Alexei Starovoitov <alexei.starovoitov@xxxxxxxxx> · Tue, 14 Feb 2023 18:42:41 -0800

On Tue, Feb 14, 2023 at 6:36 PM Hou Tao <houtao@xxxxxxxxxxxxxxx> wrote:
>
> Hi,
>
> On 2/12/2023 12:33 AM, Alexei Starovoitov wrote:
> > On Fri, Feb 10, 2023 at 5:10 PM Hou Tao <houtao@xxxxxxxxxxxxxxx> wrote:
> >>>> Hou, are you plannning to resubmit this change? I also hit this while testing my
> >>>> changes on bpf-next.
> >>> Are you talking about the whole patch set or just GFP_ZERO in mem_alloc?
> >>> The former will take a long time to settle.
> >>> The latter is trivial.
> >>> To unblock yourself just add GFP_ZERO in an extra patch?
> >> Sorry for the long delay.
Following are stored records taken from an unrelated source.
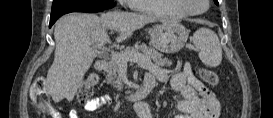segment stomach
Instances as JSON below:
<instances>
[{
    "label": "stomach",
    "mask_w": 273,
    "mask_h": 118,
    "mask_svg": "<svg viewBox=\"0 0 273 118\" xmlns=\"http://www.w3.org/2000/svg\"><path fill=\"white\" fill-rule=\"evenodd\" d=\"M189 31L177 21H163L151 30V44L164 53H175L183 48Z\"/></svg>",
    "instance_id": "1"
}]
</instances>
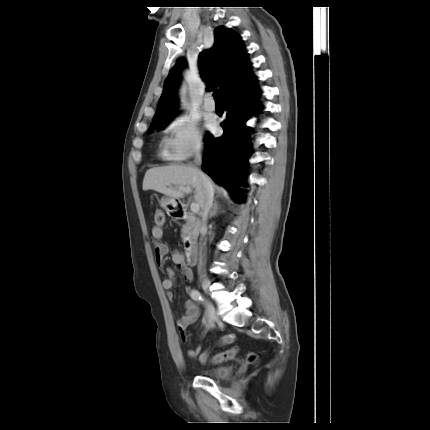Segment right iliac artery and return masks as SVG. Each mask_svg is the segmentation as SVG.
Here are the masks:
<instances>
[{
    "label": "right iliac artery",
    "mask_w": 430,
    "mask_h": 430,
    "mask_svg": "<svg viewBox=\"0 0 430 430\" xmlns=\"http://www.w3.org/2000/svg\"><path fill=\"white\" fill-rule=\"evenodd\" d=\"M190 297L193 300L198 301V302L204 301V297L202 296V294L198 290H195V289L191 290ZM207 316H208L210 326L213 327L214 315L208 310Z\"/></svg>",
    "instance_id": "82829eb1"
}]
</instances>
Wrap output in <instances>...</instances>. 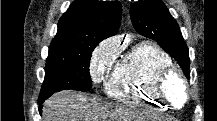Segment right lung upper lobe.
I'll return each mask as SVG.
<instances>
[{"label": "right lung upper lobe", "mask_w": 217, "mask_h": 121, "mask_svg": "<svg viewBox=\"0 0 217 121\" xmlns=\"http://www.w3.org/2000/svg\"><path fill=\"white\" fill-rule=\"evenodd\" d=\"M121 16L122 7L118 1L76 0L60 18L52 42H100L117 33Z\"/></svg>", "instance_id": "obj_1"}]
</instances>
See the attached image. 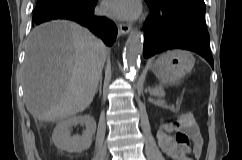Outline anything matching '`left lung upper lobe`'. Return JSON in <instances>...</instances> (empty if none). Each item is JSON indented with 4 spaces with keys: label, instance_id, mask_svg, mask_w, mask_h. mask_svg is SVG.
<instances>
[{
    "label": "left lung upper lobe",
    "instance_id": "5c2ea615",
    "mask_svg": "<svg viewBox=\"0 0 242 160\" xmlns=\"http://www.w3.org/2000/svg\"><path fill=\"white\" fill-rule=\"evenodd\" d=\"M153 4L172 12L195 11L205 13L204 0H148Z\"/></svg>",
    "mask_w": 242,
    "mask_h": 160
}]
</instances>
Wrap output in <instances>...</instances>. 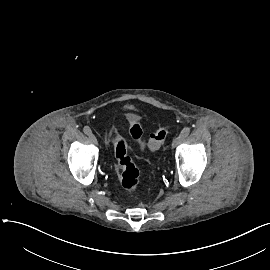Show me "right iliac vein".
<instances>
[{"instance_id":"right-iliac-vein-1","label":"right iliac vein","mask_w":270,"mask_h":270,"mask_svg":"<svg viewBox=\"0 0 270 270\" xmlns=\"http://www.w3.org/2000/svg\"><path fill=\"white\" fill-rule=\"evenodd\" d=\"M89 138H90V140H91L93 143H95V144L97 143V139H96V137H95L94 134L91 133V134L89 135Z\"/></svg>"}]
</instances>
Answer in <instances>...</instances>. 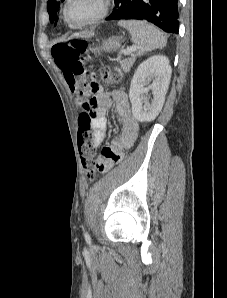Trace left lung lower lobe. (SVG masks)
<instances>
[{
  "instance_id": "left-lung-lower-lobe-1",
  "label": "left lung lower lobe",
  "mask_w": 227,
  "mask_h": 298,
  "mask_svg": "<svg viewBox=\"0 0 227 298\" xmlns=\"http://www.w3.org/2000/svg\"><path fill=\"white\" fill-rule=\"evenodd\" d=\"M116 8L106 20H147L168 33H178L177 0H115Z\"/></svg>"
}]
</instances>
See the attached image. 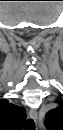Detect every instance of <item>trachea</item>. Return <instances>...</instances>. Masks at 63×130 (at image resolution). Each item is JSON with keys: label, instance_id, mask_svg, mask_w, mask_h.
Here are the masks:
<instances>
[{"label": "trachea", "instance_id": "1", "mask_svg": "<svg viewBox=\"0 0 63 130\" xmlns=\"http://www.w3.org/2000/svg\"><path fill=\"white\" fill-rule=\"evenodd\" d=\"M25 130H35V123H34L33 119L26 120Z\"/></svg>", "mask_w": 63, "mask_h": 130}]
</instances>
Just find find out time to do some tests to compare
> >> the performance of bzero and ctor. After it is done, will resubmit on next week.
> > I still don't like ctor as a concept. In general the callbacks in the critical
> > path are guaranteed to be slow due to retpoline overhead.
> > Please send a patch to add GFP_ZERO.
> I see. Will do. But i think it is better to know the coarse overhead of these
> two methods, so I hack map_perf_test to support customizable value size for
> hash_map_alloc and do some benchmarks to show the overheads of ctor and
> GFP_ZERO. These benchmark are conducted on a KVM-VM with 8-cpus, it seems when
> the number of allocated elements is small, the overheads of ctor and bzero are
> basically the same, but when the number of allocated element increases (e.g.,
> half full), the overhead of ctor will be bigger. For big value size, the
> overhead of ctor and zero are basically the same, and it seems due to the main
> overhead comes from slab allocation. The following is the detailed results:

and with retpoline?